La solution ne réside que dans le système public qui, malgré de graves lacunes, offre d'excellents services à la population. La mission est donc d'étendre l'excellence, et, à cet égard, le gouvernement n'a aucune marge de manoeuvre, étant «condamné» à une réussite totale s'il désire vraiment la santé des citoyens et la disparition des «cliniques privées payantes» pour les empêcher de tomber sous leur joug. Sa seule latitude réside dans l'exclusion de services de la protection générale. Des exemples nous sont donnés par sa politique de vaccination contre l'influenza, où seules les populations à risque bénéficient de la gratuité du service, et par le régime d'assurance-médicaments, où seuls les indigents n'ont rien à payer.

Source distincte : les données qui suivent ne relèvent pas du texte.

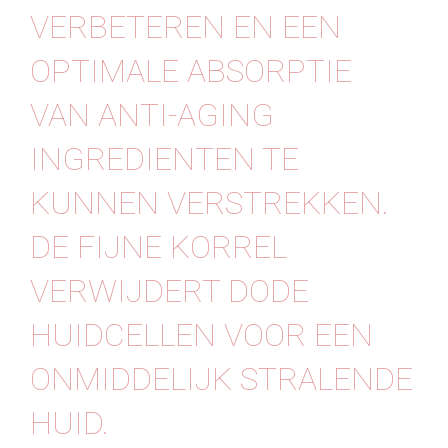
VERBETEREN EN EEN
OPTIMALE ABSORPTIE
VAN ANTI-AGING
INGREDIENTEN TE
KUNNEN VERSTREKKEN.
DE FIJNE KORREL
VERWIJDERT DODE
HUIDCELLEN VOOR EEN
ONMIDDELIJK STRALENDE
HUID.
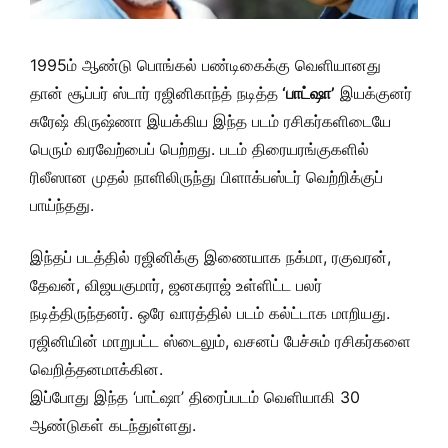
1995ம் ஆண்டு பொங்கல் பண்டிகைக்கு வெளியானது
தான் சூப்பர் ஸ்டார் ரஜினிகாந்த் நடித்த
‘பாட்ஷா’
இயக்குனர்
சுரேஷ் கிருஷ்ணா இயக்கிய இந்த படம் ரசிகர்களிடையே
பெரும் வரவேற்பைப் பெற்றது. படம் திரையரங்குகளில்
ரிலீஸான முதல் நாளிலிருந்து பிளாக்பஸ்டர் வெற்றிக்குப்
பாய்ந்தது.
இந்தப் படத்தில் ரஜினிக்கு இணையாக நக்மா, ரகுவரன்,
தேவன், விஜயகுமார், ஜனகராஜ் உள்ளிட்ட பலர்
நடித்திருந்தனர். ஒரே வாரத்தில் படம் கல்ட்டாக மாறியது.
ரஜினியின் மாறுபட்ட ஸ்டைலும், வசனப் பேச்சும் ரசிகர்களை
வெறித்தனமாக்கின.
இப்போது இந்த ‘பாட்ஷா’ திரைப்படம் வெளியாகி 30
ஆண்டுகள் கடந்துள்ளது.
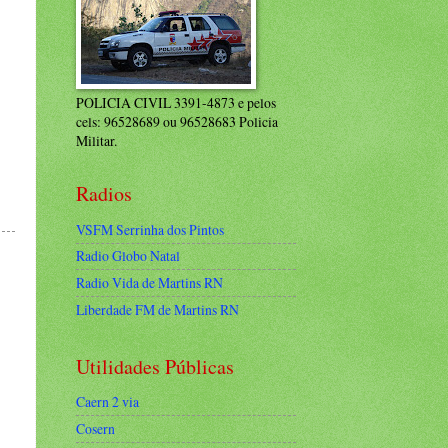
POLICIA CIVIL 3391-4873 e pelos
cels: 96528689 ou 96528683 Policia
Militar.
Radios
VSFM Serrinha dos Pintos
Radio Globo Natal
Radio Vida de Martins RN
Liberdade FM de Martins RN
Utilidades Públicas
Caern 2 via
Cosern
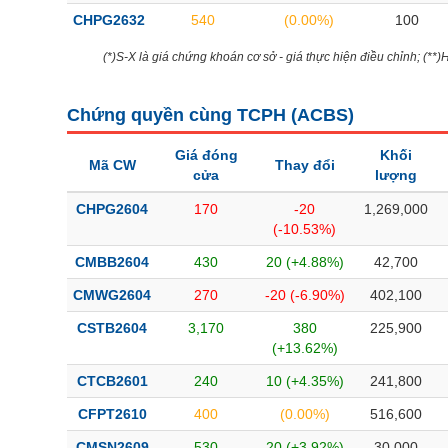
CHPG2632
540
(0.00%)
100
(*)S-X là giá chứng khoán cơ sở - giá thực hiện điều chỉnh; (**
Chứng quyền cùng TCPH (
ACBS
)
Giá đóng
Khối
Mã CW
Thay đổi
cửa
lượng
CHPG2604
170
-20
1,269,000
(-10.53%)
CMBB2604
430
20 (+4.88%)
42,700
CMWG2604
270
-20 (-6.90%)
402,100
CSTB2604
3,170
380
225,900
(+13.62%)
CTCB2601
240
10 (+4.35%)
241,800
CFPT2610
400
(0.00%)
516,600
CMSN2609
530
20 (+3.92%)
30,000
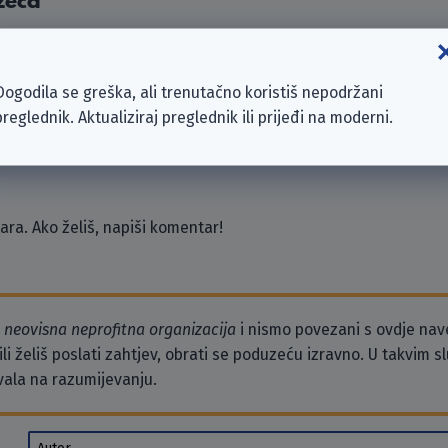
zeća
Dogodila se greška, ali trenutačno koristiš nepodržani
preglednik. Aktualiziraj preglednik ili prijeđi na moderni.
ra. Ako želiš, napiši komentar!
o
neovisna neprofitna organizacija
i nismo povezani s ovdje na
li želiš poslati zahtjev, obrati se poduzeću izravno. U takvim 
vala na razumijevanju.
Autor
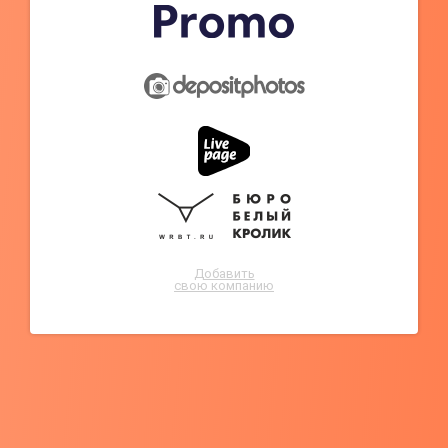
Добавить
свою компанию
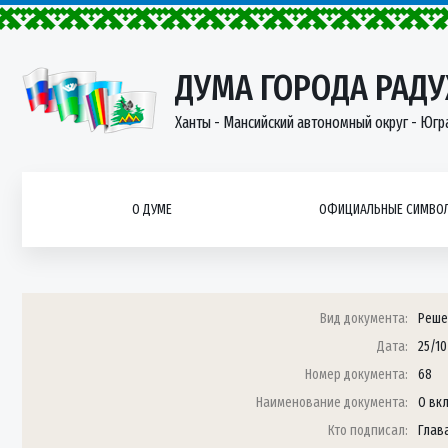
ДУМА ГОРОДА РАД
Ханты - Мансийский автономный округ - Югр
О ДУМЕ
ОФИЦИАЛЬНЫЕ СИМВОЛ
Вид документа:
Реше
Дата:
25/10
Номер документа:
68
Наименование документа:
О вк
Кто подписал:
Глав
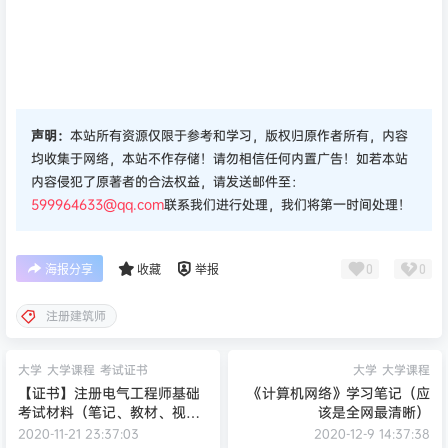
声明：
本站所有资源仅限于参考和学习，版权归原作者所有，内容
均收集于网络，本站不作存储！请勿相信任何内置广告！如若本站
内容侵犯了原著者的合法权益，请发送邮件至：
599964633@qq.com
联系我们进行处理，我们将第一时间处理！
0
0
海报分享
收藏
举报
注册建筑师
大学
大学课程
考试证书
大学
大学课程
【证书】注册电气工程师基础
《计算机网络》学习笔记（应
考试材料（笔记、教材、视
该是全网最清晰）
频、历年真题等）
2020-11-21 23:37:03
2020-12-9 14:37:38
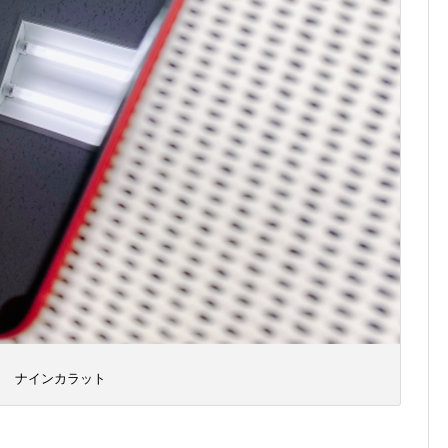
ナインカラット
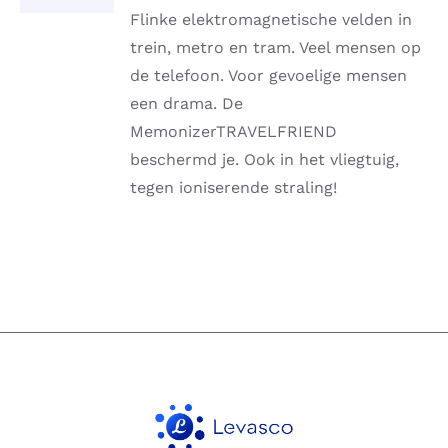
DETAILS
Flinke elektromagnetische velden in
trein, metro en tram. Veel mensen op
de telefoon. Voor gevoelige mensen
een drama. De
MemonizerTRAVELFRIEND
beschermd je. Ook in het vliegtuig,
tegen ioniserende straling!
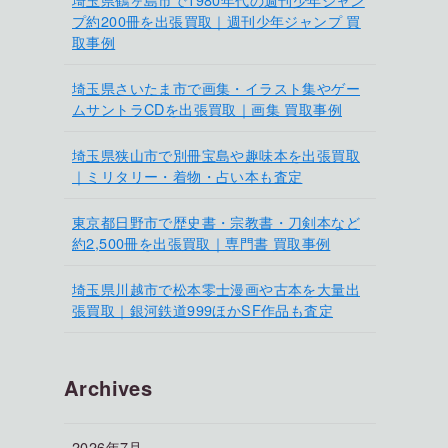
プ約200冊を出張買取｜週刊少年ジャンプ 買
取事例
埼玉県さいたま市で画集・イラスト集やゲー
ムサントラCDを出張買取｜画集 買取事例
埼玉県狭山市で別冊宝島や趣味本を出張買取
｜ミリタリー・着物・占い本も査定
東京都日野市で歴史書・宗教書・刀剣本など
約2,500冊を出張買取｜専門書 買取事例
埼玉県川越市で松本零士漫画や古本を大量出
張買取｜銀河鉄道999ほかSF作品も査定
Archives
2026年7月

Enfin, le gouvernement doit encourager et soutenir le développement des «cliniques privées gratuites» car celui-ci ne pose aucun problème, bien au contraire. De telles cliniques contribuent à la décentralisation des services pour en alléger les coûts et les rapprocher de la population.

La mission n'a rien d'utopique. Des suggestions comme la création d'un organisme indépendant de gestion et la constitution d'une caisse-santé sont des avenues intéressantes. Les citoyens accepteraient une hausse des impôts, mais à des conditions que le gouvernement connaît et dont il doit nécessairement se rendre compte : qualité des services et administration rigoureuse des deniers publics. Le système public doit être sans bavures. Aussi, la volonté politique et le courage doivent être au rendez-vous.

Depuis plusieurs décennies, le Québec essaie de se doter d'un modèle de société où l'intérêt de ses citoyens prime. La privatisation de notre système de santé, en parallèle à l'actuel, constituerait un recul dans cette recherche. Du même coup, on ouvrirait la porte à des changements majeurs de même orientation dans d'autres domaines aussi vitaux.